Shaun Dillon

Personal information
- Date of birth: 24 August 1984 (age 41)
- Place of birth: Greenock, Scotland
- Position: Defender

Senior career*
- Years: Team / Apps / (Gls)
- 2002–2006: Kilmarnock / 24 / (0)
- 2005: → Greenock Morton (loan) / 17 / (1)
- 2006: Queen of the South / 7 / (0)
- 2006–2007: Stenhousemuir / 14 / (0)
- 2007: Stranraer / 11 / (0)
- 2007–2008: Stenhousemuir / 2 / (0)
- 2008–2009: Irvine Meadow
- 2009–2011: Pollok
- 2011–2012: Stirling Albion / 15 / (2)
- 2012–2013: Kilbirnie Ladeside
- 2013–2014: Arthurlie

Managerial career
- 2021–22: Kilbirnie Ladeside (co-manager)

= Shaun Dillon =

Scottish footballer (born 1984)

Shaun Dillon (born 24 August 1984 in Greenock) is a Scottish football coach and former player, who played as a defender. He is currently coach of West of Scotland Football League club Beith Juniors. He began his career with Kilmarnock in the Scottish Premier League and also played in the Scottish Football League for Greenock Morton, Queen of the South, Stenhousemuir. Stranraer and Stirling Albion.

==Playing career==
Dillon began his career with Kilmarnock in the Scottish Premier League (SPL). He made an early impact, winning the SPL Young Player of the Month award for December 2002, but disciplinary and weight issues led to him losing his first team place. He stayed with Kilmarnock until 2006, but made only 24 league appearances for the club.

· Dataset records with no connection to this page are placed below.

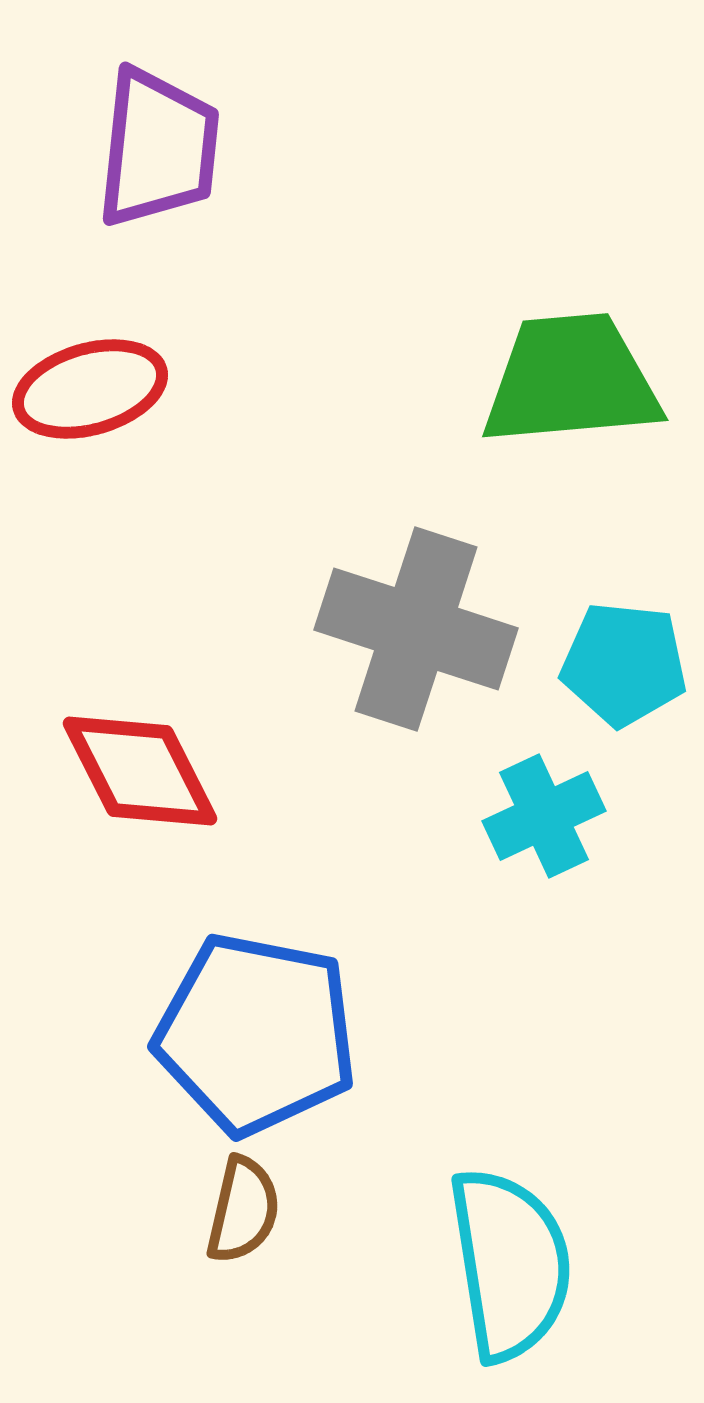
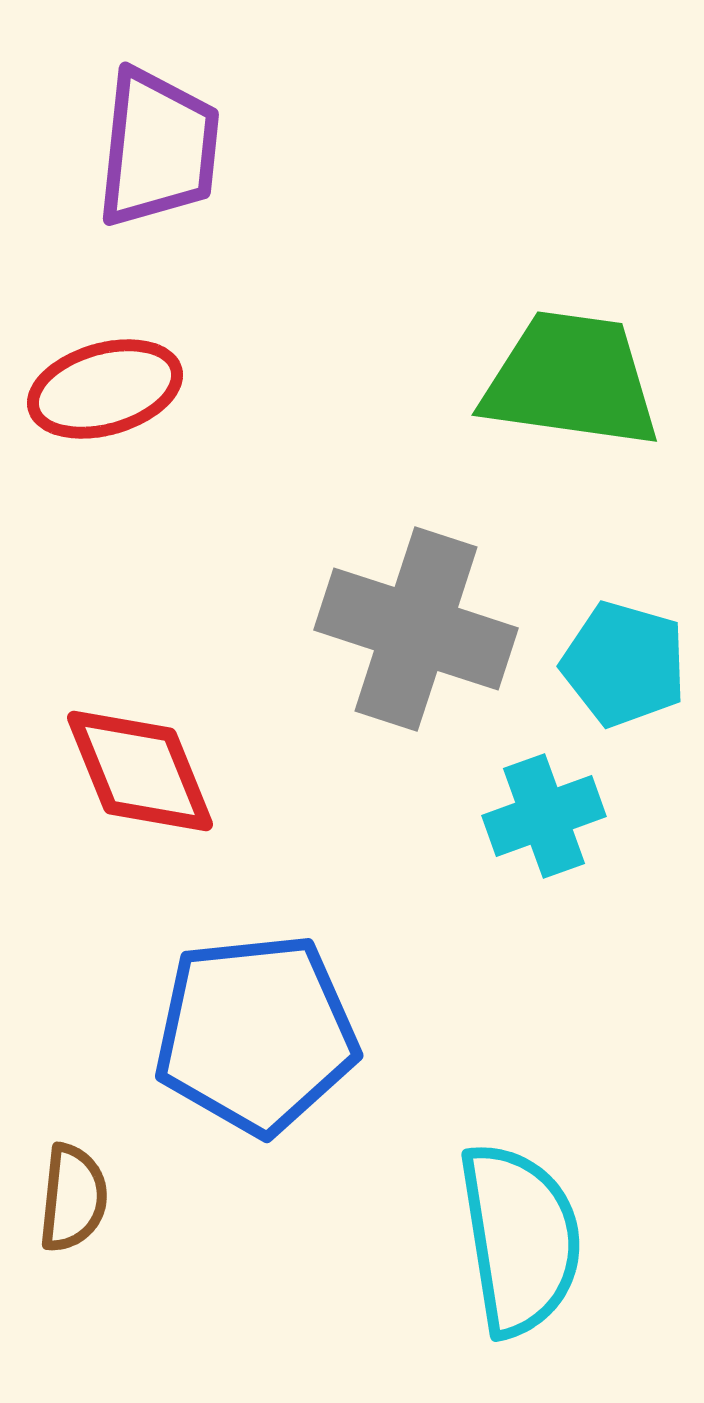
green trapezoid: rotated 13 degrees clockwise
red ellipse: moved 15 px right
cyan pentagon: rotated 10 degrees clockwise
red diamond: rotated 5 degrees clockwise
cyan cross: rotated 5 degrees clockwise
blue pentagon: rotated 17 degrees counterclockwise
brown semicircle: moved 170 px left, 12 px up; rotated 7 degrees counterclockwise
cyan semicircle: moved 10 px right, 25 px up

After a loan spell with Greenock Morton, Dillon left Kilmarnock in January 2006 to join Queen of the South. He then played for Stenhousemuir and Stranraer before dropping into junior football in 2008, with Irvine Meadow and then Pollok.

Dillon returned to senior football when he joined Stirling Albion in June 2011. He left Stirling in the 2012 close season, joining junior club Kilbirnie Ladeside. After being transfer-listed by Kilbirnie in August 2013, Dillon joined Arthurlie later that month.

==Coaching career==
In June 2017, Dillon joined Greenock Juniors as one of two assistants to newly-appointed manager Thomas Molloy. Dillon and Molloy left Greenock in August 2021 to become co-managers of Kilbirnie Ladeside. He left the club in May 2022.

==Personal life==
Outside of football, Dillon works as an account manager for Hewlett-Packard.

He is a close friend of actor and former Greenock Juniors player Martin Compston; through their relationship, Compston has donated money to the club and began sponsoring Dillon personally in 2020.